『上海航路の時代―大正・昭和初期の長崎と上海』

読書感想文

『上海航路の時代―大正・昭和初期の長崎と上海』は、戦前の優雅な船旅を当時の資料で紹介しているレトロな船旅の本です。

「下駄履きでいける外国」だった上海

昭和初期、飛行機もあるにはありましたが、まだ一般的ではなかったため、海外旅行といえば船の旅でした。そんな中で上海は、船で行ける一番身近な外国として人気があったようです。

芥川龍之介や詩人の金子光晴も上海に長期滞在して、名紀行文を残しています。

戦前の優雅な上海航路

長崎ー上海間を渡った日華連絡船の長崎丸・上海丸には食堂・喫煙室・カフェー・社交室などあらゆる設備が充実し、人々はゆったりと船の旅を楽しむことができました。
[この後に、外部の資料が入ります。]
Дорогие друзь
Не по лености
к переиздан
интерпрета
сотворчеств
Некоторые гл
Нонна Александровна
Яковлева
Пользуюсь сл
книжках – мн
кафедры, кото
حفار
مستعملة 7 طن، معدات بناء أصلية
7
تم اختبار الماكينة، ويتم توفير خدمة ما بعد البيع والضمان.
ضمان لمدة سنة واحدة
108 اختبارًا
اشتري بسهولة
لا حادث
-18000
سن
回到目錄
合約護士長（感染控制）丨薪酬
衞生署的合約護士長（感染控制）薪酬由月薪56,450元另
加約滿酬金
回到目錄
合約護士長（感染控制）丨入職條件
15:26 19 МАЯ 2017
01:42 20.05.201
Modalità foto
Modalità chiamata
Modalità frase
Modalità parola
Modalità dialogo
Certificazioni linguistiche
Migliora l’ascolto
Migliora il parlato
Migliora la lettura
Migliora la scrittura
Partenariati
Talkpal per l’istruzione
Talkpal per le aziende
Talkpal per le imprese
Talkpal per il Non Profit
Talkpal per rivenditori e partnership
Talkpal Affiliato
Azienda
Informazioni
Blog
昭和3年の上海航路のフルコースでは、伊勢海老・ヒレ牛肉のステーキ、七面鳥など、豪華メニューが並んでいます。

また、上海から長崎への外国人観光客のために用意された雲仙の英語パンフレットや、今も残る長崎の老舗店の広告、上海の着色絵はがき、姑娘(くーにゃん)が微笑む総天然色の老上海広告…。

レトロデザイン好きの欲しいものが、この1冊に凝縮されています。